3. if the deployment head node is the more important one, can I have more than one pods for the head node? should I?
4. if I am about to have 100 actors with one cpu per actor, is it better to have 100 pods with 1cpu each, or 10 pods with 10 cpus each? how about the head node, would a head node with 2 cpu be capable of handling so many woker actors?
I have been searching answers for days but sadly could find much information on this, any help would be greatly appreciated!
The preferred way to launch Ray on K8s is using the KubeRay operator which operates Ray clusters as “custom deployments” consisting of Ray pods. (Each K8s pod gets 1 Ray node.) https://ray-project.github.io/kuberay/
3.
Each Ray cluster has exactly 1 head pod, which fulfills central control function. You can have as many Ray workers as needed for the workload.
4.
Fewer big pods is generally better!

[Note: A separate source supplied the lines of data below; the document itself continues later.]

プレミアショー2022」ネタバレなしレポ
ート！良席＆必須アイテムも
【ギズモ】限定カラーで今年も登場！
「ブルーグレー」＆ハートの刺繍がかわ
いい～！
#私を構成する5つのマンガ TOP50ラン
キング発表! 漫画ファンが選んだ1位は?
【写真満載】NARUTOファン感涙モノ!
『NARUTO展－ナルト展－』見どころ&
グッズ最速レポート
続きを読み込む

Ray pods should be scaled to take up entire K8s nodes if possible.
I have been searching answers for days but sadly could find much information on this, any help would be greatly appreciated!
We’re working on fleshing out the docs! Do let us know if you any other questions.
Thanks for the quick reply, really appreciate that. and its a little awkward to say but I do have some follow-up questions.
WRT 1:
kuberay looks great, but is it an overkill if I don’t need the autoscaling feature of ray? currently I am planning to deploy a so called static ray cluster, where there are fixed numbers of pods within the cluster, is kuberay still necessary in this case:
WRT 3:
thanks for the clear answer, I actually opened an issue on this a few days ago, [Ray Core] Lack of documentation on ray head node · Issue #25958 · ray-project/ray · GitHub, a gentleman said that ‘the head node will creates multiple processes, … and utilize all those resources’, but I wasn’t certain about if it could be multiple pods. I am not too sure about how big should the head node be, is there a best practice on the ratio between head node cpu and ators(with 1 cpu per actor)?
something like: 1 cpu head node with 100 actors, 2 cpus head node with 200 cpu actors?
WRT4:
by “k8s nodes” did you mean something like ec2 instances? so if my k8s clusters is made up by
a few c5 4x large EC2 instance, then each pod should have cpus and memory of a single c5 4x large?
KubeRay can simplify configuration vs. directly setting up K8s deployments.
The docs are indeed vague on the issue of optimal resource allocation. The overall recommendation is experimentation – run some benchmarks to make sure you workload is using resources effectively. The head Ray pod is one pod running many processes (scheduling and control components, as well as potentially Ray workloads).
Yes, typically a Kubernetes Node corresponds to a cloud VM. Each pod should have CPUs and memory of the entire instance, leaving a bit of room for system daemons and other processes that run when the K8s node is not occupied by any user workloads.